**TASK BRIEF:** Please show every line in the entries below that includes the word "voor".

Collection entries
++++++

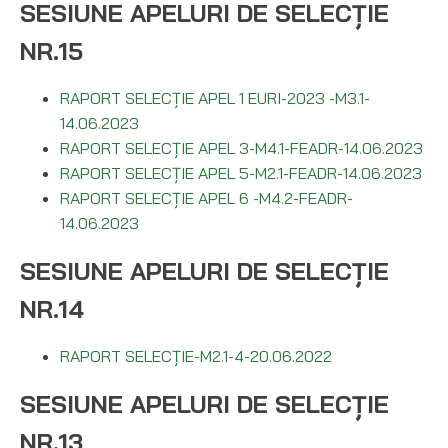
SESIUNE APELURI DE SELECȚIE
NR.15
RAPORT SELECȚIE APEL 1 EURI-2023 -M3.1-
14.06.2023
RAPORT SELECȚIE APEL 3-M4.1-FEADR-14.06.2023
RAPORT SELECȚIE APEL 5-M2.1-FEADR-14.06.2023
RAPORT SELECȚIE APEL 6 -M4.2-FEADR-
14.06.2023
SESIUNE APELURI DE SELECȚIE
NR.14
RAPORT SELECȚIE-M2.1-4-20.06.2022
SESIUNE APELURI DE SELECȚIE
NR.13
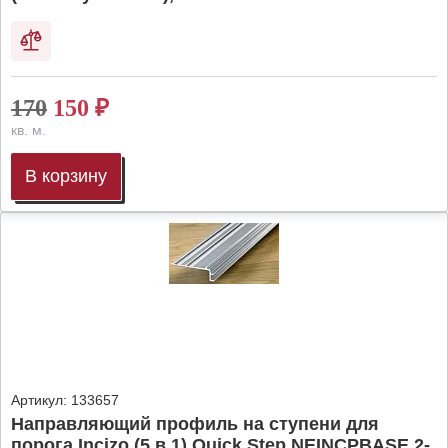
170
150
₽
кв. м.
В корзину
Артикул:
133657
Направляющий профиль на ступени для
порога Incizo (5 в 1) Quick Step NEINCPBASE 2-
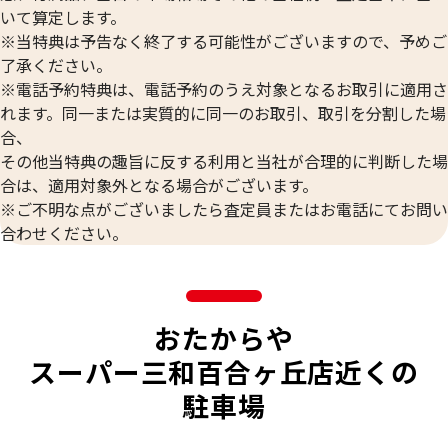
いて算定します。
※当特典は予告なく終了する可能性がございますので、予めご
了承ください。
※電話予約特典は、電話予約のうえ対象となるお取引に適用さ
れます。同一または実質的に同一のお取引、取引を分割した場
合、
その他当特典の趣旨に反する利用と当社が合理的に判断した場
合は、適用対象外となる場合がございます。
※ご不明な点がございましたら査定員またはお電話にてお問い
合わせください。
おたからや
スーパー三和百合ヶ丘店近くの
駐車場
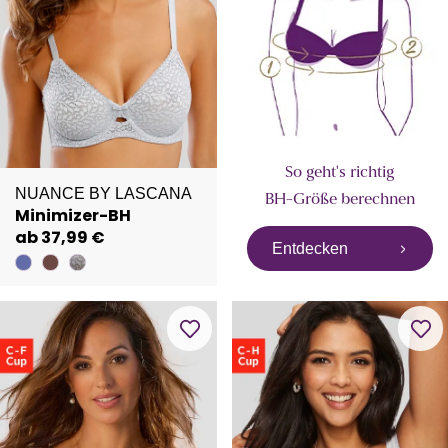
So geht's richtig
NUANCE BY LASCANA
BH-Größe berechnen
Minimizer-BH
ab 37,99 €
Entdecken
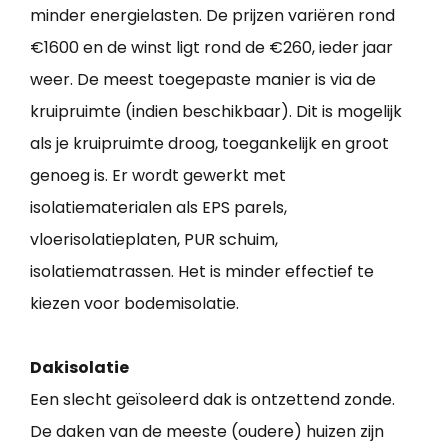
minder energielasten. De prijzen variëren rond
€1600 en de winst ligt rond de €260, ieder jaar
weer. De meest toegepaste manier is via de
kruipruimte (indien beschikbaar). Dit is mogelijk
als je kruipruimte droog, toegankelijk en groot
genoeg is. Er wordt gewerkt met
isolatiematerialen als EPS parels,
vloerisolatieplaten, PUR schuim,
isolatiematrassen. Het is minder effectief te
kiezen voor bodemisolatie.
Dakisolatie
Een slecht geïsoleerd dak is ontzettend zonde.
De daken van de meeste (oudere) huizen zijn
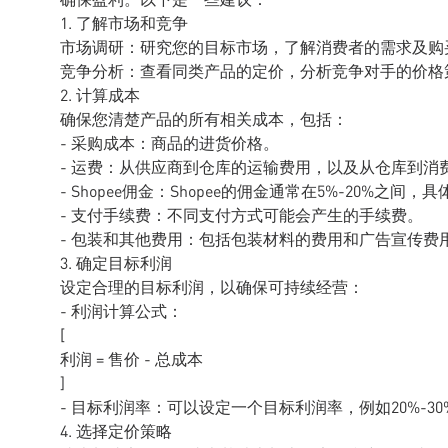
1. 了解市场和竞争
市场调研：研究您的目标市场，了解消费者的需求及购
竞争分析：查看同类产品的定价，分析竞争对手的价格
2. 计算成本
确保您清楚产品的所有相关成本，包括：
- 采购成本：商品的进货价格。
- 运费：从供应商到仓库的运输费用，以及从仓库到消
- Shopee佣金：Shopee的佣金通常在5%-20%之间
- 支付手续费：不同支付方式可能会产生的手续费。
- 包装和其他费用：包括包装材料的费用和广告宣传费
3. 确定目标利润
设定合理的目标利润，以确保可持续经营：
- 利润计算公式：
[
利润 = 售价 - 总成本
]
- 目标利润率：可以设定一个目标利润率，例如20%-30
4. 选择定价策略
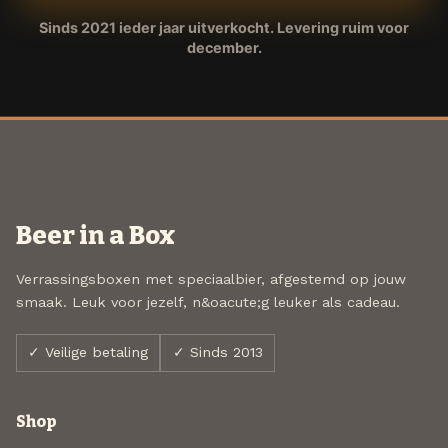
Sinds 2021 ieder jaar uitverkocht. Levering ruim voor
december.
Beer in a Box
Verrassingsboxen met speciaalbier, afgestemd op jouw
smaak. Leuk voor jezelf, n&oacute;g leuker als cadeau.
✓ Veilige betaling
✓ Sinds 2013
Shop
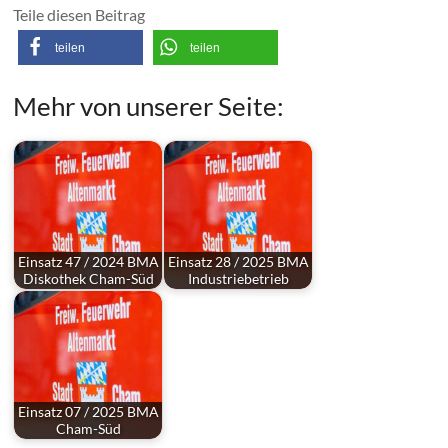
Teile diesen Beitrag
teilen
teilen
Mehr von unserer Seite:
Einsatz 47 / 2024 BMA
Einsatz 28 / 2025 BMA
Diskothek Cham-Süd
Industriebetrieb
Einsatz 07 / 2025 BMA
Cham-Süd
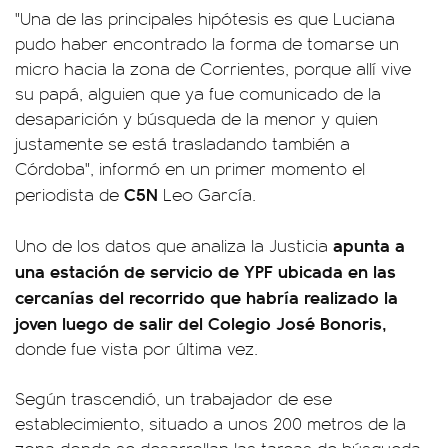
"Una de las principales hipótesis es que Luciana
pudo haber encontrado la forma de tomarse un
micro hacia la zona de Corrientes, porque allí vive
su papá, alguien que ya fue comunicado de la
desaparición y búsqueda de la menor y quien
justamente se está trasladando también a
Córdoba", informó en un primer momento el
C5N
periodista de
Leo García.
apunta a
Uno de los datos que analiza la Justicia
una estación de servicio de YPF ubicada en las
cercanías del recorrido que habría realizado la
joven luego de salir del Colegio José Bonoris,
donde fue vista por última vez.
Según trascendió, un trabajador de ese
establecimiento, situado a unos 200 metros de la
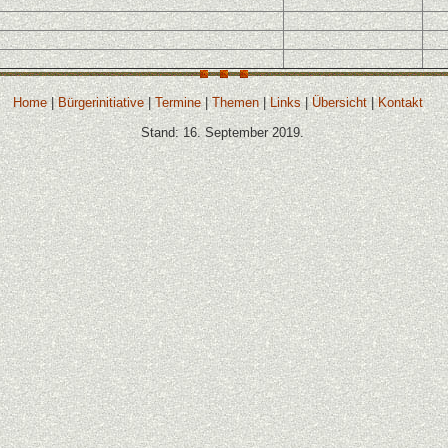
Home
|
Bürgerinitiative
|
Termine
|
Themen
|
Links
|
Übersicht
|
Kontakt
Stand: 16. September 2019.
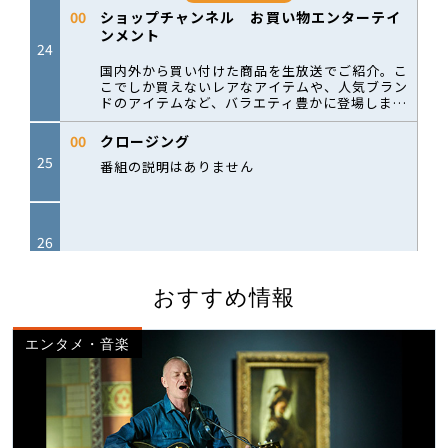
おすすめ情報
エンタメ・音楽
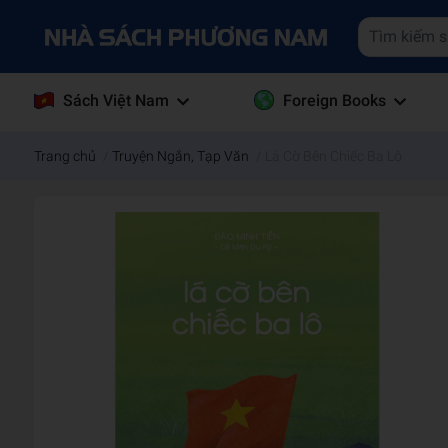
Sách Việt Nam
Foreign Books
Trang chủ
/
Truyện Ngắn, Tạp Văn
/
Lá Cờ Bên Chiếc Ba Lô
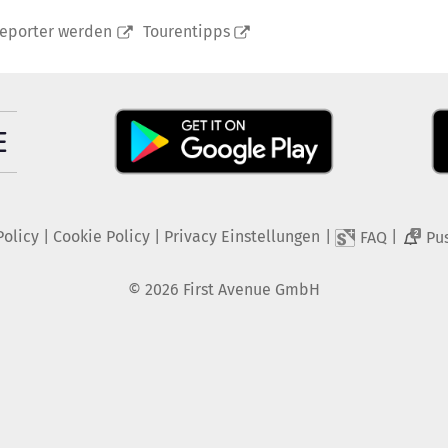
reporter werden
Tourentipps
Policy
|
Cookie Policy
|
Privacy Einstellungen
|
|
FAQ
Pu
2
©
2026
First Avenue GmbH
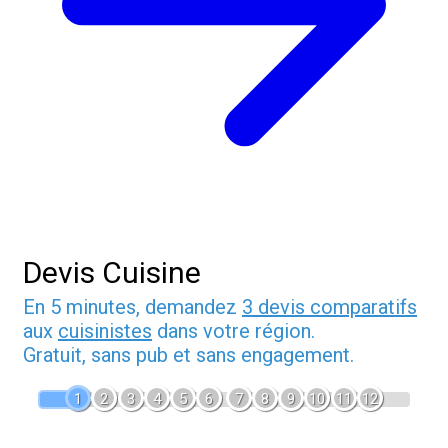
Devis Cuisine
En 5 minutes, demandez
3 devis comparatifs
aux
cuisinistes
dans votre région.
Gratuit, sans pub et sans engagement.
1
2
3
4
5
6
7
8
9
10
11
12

++++++

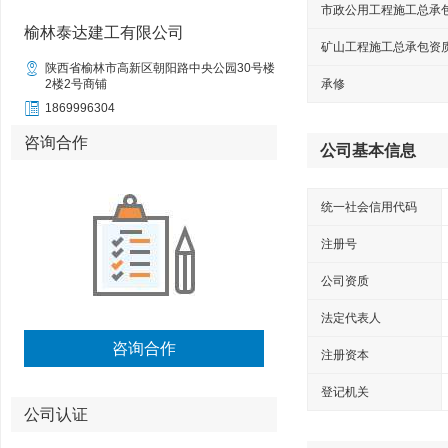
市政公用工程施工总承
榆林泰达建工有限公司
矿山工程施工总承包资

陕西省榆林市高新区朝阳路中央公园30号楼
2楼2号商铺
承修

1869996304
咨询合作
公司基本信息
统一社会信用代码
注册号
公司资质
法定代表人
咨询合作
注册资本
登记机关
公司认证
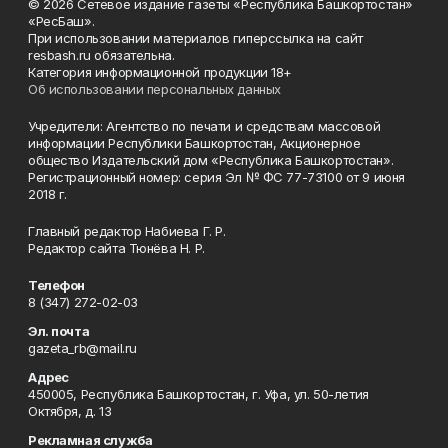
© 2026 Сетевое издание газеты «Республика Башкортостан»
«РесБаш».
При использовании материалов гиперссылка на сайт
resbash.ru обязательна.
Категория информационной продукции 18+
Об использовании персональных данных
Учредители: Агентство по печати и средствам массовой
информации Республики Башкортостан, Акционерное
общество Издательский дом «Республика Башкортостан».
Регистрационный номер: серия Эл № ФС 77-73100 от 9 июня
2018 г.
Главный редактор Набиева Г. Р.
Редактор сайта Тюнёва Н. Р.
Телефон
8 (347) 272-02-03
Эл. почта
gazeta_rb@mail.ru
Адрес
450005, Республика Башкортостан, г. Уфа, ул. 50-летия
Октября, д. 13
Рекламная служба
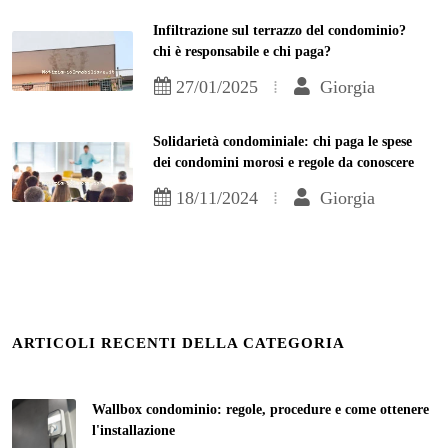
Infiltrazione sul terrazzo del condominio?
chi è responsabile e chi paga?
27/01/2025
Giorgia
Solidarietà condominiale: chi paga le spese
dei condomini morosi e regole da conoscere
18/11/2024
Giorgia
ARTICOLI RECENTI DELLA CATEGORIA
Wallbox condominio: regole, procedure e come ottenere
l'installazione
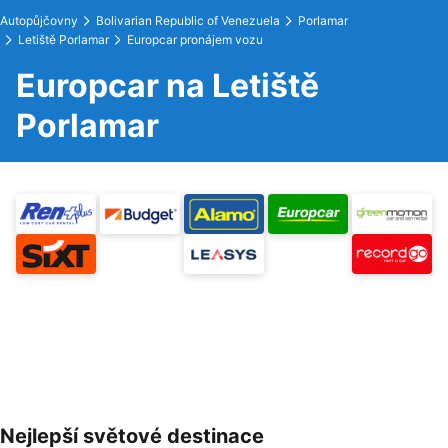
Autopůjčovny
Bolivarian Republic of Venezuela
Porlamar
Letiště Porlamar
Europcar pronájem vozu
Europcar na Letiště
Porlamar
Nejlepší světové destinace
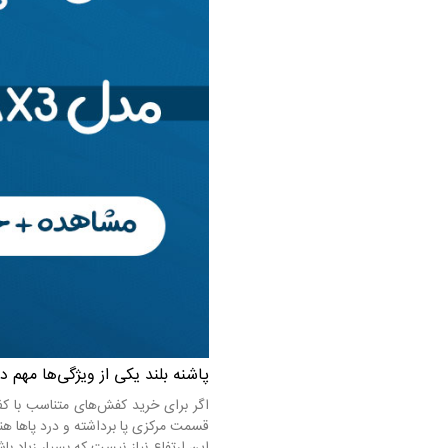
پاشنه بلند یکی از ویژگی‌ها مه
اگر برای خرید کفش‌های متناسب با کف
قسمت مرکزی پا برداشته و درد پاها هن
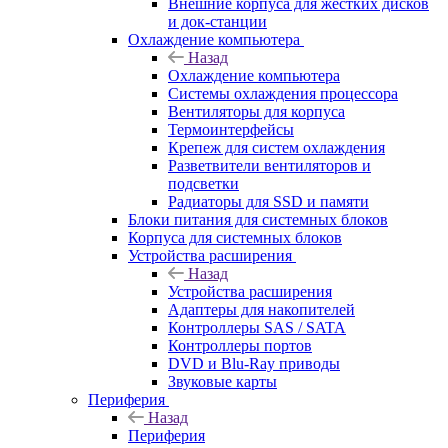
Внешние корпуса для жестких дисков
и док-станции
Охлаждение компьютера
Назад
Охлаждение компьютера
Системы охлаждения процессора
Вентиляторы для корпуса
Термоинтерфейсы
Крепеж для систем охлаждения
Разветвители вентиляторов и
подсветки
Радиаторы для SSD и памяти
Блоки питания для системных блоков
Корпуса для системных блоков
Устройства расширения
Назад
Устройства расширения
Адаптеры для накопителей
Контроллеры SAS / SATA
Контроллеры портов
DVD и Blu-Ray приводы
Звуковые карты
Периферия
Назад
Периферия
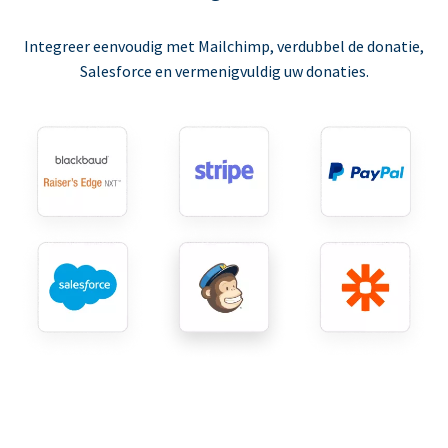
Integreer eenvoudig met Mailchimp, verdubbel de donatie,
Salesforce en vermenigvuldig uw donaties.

++++++

**WRITTEN ANSWER:**
kiezen voor bodemisolatie.
Sinds 2021 ieder jaar uitverkocht. Levering ruim voor
smaak. Leuk voor jezelf, n&oacute;g leuker als cadeau.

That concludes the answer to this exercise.